For one of my hardware projects, I decided to try doing things a bit differently. Instead using a single repository, I decided to split it into two - one containing Firmware and other containing Hardware.
Since repository already had those as a subdirectories, I though using --subdirectory-filter
as recommended on GitHub would solve it all. Unfortunately, that left way too many commits not touching either of those files. So I decided to tweak procedure a bit.

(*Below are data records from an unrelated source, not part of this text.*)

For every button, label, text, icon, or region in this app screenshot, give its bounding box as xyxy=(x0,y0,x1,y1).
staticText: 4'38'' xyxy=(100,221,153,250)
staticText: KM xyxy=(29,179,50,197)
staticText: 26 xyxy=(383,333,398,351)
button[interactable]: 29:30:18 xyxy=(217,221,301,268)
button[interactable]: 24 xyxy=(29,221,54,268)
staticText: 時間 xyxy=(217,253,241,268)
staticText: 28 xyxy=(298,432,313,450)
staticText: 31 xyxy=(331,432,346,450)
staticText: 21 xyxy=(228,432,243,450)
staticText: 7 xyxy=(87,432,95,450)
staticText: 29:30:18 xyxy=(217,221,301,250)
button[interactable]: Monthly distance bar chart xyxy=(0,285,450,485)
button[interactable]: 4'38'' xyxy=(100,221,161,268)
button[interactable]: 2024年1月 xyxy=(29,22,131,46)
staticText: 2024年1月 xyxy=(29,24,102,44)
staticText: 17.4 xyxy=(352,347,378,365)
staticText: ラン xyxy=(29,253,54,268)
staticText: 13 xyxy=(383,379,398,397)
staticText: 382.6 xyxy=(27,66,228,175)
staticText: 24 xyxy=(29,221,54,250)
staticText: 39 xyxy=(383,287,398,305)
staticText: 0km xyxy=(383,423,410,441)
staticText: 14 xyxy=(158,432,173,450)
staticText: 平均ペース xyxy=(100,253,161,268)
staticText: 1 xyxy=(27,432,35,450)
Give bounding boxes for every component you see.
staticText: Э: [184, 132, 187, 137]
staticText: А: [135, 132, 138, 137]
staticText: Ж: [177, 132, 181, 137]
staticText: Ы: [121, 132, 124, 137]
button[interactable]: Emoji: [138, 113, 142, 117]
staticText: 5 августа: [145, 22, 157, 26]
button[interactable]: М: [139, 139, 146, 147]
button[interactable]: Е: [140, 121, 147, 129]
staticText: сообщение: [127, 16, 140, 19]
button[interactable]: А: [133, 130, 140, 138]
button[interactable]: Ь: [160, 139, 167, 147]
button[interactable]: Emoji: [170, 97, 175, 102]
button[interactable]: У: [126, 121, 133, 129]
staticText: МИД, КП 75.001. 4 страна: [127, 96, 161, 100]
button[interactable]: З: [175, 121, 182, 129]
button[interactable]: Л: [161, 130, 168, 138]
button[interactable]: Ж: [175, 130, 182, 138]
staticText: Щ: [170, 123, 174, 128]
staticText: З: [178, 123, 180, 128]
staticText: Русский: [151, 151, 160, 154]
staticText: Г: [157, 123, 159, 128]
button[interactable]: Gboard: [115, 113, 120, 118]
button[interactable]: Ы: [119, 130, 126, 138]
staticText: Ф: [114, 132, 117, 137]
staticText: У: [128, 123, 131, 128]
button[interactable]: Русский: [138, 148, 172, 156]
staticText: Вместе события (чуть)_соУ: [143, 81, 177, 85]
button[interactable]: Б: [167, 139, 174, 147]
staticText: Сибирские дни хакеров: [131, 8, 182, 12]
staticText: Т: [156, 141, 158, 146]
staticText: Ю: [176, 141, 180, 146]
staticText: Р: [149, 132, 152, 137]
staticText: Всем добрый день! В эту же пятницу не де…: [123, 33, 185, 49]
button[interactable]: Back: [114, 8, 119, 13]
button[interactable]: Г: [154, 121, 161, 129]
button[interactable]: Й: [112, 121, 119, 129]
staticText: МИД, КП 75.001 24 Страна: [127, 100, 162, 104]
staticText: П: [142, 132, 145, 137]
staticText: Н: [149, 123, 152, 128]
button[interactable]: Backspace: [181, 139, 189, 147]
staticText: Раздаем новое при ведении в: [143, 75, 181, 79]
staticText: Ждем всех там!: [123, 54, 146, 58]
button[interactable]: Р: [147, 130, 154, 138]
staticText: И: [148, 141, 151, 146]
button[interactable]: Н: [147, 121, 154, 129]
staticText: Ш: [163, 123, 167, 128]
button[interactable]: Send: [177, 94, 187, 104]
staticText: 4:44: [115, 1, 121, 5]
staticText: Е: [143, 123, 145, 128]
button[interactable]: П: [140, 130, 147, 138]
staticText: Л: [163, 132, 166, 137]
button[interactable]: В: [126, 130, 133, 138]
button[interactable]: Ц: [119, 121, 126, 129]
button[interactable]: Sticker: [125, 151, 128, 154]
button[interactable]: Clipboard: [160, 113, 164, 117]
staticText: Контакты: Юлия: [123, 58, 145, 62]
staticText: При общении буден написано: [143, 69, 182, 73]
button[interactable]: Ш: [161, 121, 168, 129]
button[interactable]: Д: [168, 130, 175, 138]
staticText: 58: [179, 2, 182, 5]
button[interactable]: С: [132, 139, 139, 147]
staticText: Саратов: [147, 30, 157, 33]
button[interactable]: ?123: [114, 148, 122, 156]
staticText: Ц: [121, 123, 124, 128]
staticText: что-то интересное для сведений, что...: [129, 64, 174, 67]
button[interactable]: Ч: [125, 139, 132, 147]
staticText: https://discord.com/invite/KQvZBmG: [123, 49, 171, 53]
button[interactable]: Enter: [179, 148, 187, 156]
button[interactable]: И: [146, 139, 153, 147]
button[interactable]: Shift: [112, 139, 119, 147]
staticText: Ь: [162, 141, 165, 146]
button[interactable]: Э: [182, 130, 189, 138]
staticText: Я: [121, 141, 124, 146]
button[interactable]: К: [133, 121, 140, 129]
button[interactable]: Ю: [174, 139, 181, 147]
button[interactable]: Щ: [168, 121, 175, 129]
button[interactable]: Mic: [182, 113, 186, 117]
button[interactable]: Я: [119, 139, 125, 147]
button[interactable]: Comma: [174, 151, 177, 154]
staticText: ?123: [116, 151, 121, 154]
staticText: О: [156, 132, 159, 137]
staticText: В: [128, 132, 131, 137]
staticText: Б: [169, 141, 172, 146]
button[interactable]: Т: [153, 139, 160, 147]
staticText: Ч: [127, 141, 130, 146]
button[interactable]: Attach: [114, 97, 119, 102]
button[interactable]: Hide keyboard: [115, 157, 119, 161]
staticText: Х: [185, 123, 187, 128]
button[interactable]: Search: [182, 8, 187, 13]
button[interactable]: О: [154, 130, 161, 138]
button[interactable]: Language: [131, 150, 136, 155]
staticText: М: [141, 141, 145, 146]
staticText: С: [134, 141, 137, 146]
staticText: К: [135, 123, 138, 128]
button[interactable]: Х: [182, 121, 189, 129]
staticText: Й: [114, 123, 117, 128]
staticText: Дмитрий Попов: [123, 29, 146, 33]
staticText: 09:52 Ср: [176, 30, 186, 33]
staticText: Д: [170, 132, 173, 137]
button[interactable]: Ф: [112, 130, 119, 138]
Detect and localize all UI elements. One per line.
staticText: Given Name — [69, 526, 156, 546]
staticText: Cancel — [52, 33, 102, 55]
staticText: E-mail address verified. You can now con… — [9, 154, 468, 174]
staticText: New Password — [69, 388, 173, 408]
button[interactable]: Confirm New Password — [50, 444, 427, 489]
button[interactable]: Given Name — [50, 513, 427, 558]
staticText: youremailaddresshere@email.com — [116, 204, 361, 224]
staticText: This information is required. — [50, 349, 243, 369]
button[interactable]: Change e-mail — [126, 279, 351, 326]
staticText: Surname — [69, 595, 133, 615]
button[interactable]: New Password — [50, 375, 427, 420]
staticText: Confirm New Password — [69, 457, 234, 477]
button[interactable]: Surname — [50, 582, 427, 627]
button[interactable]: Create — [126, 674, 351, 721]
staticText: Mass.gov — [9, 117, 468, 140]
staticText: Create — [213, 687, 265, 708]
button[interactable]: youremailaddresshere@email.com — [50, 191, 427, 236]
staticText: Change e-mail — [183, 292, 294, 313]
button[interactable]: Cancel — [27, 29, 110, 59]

I first removed all the files I didn’t need using --index-filter
. On that cleaned-up state I applied --subdirectory-filter
just to bring directory to the root. Unfortunately, while preserving tags was possible, it proved to be annoying enough to actually remove them all and manually retag all once done.
As discussed above, on the COPY of original repository we first remove all files/directories that are NOT Hardware and then we essentially move Hardware
directory to the root level of newly reorganized repository.
git remote rm origin
git filter-branch --index-filter \
'git rm -rf --cached --ignore-unmatch .gitignore LICENSE.md PROTOCOL.md README.md Firmware/' \
--prune-empty --tag-name-filter cat -- --all
rm -Rf .git/logs .git/refs/original .git/refs/remotes .git/refs/tags
git filter-branch --prune-empty --subdirectory-filter Hardware main
rm -Rf .git/logs .git/refs/original
git gc --prune=all --aggressive
git log --pretty --graph
With Hardware
repository sorted, I did exactly the same process for Firmware with the new COPY of original repository, only changing the directory names.
git remote rm origin
git filter-branch --index-filter \
'git rm -rf --cached --ignore-unmatch .gitignore LICENSE.md PROTOCOL.md README.md Hardware/' \
--prune-empty --tag-name-filter cat -- --all
rm -Rf .git/logs .git/refs/original .git/refs/remotes .git/refs/tags
git filter-branch --prune-empty --subdirectory-filter Firmware main
rm -Rf .git/logs .git/refs/original
git gc --prune=all --aggressive
git log --pretty --graph
Once I got two repositories, it was easy enough to combine them. I personally love using subtrees but submodules have their audience too.